_Action item_: As you restate the entries, keep every word intact and leave out whatever images they hold.

_Recorded information_:
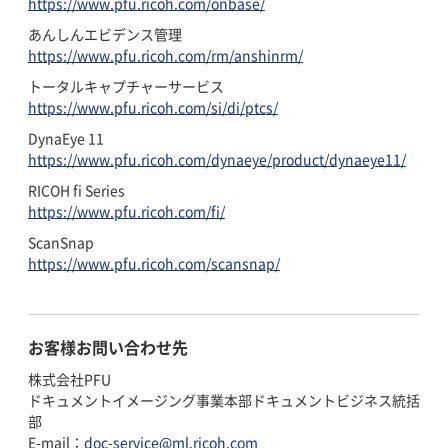
https://www.pfu.ricoh.com/onbase/
あんしんエビデンス管理
https://www.pfu.ricoh.com/rm/anshinrm/
トータルキャプチャーサービス
https://www.pfu.ricoh.com/si/di/ptcs/
DynaEye 11
https://www.pfu.ricoh.com/dynaeye/product/dynaeye11/
RICOH fi Series
https://www.pfu.ricoh.com/fi/
ScanSnap
https://www.pfu.ricoh.com/scansnap/
お客様お問い合わせ先
株式会社PFU
ドキュメントイメージング事業本部ドキュメントビジネス統括
部
E-mail：
doc-service@ml.ricoh.com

_Your solution_:
https://www.pfu.ricoh.com/onbase/
あんしんエビデンス管理
https://www.pfu.ricoh.com/rm/anshinrm/
トータルキャプチャーサービス
https://www.pfu.ricoh.com/si/di/ptcs/
DynaEye 11
https://www.pfu.ricoh.com/dynaeye/product/dynaeye11/
RICOH fi Series
https://www.pfu.ricoh.com/fi/
ScanSnap
https://www.pfu.ricoh.com/scansnap/
お客様お問い合わせ先
株式会社PFU
ドキュメントイメージング事業本部ドキュメントビジネス統括
部
E-mail：
doc-service@ml.ricoh.com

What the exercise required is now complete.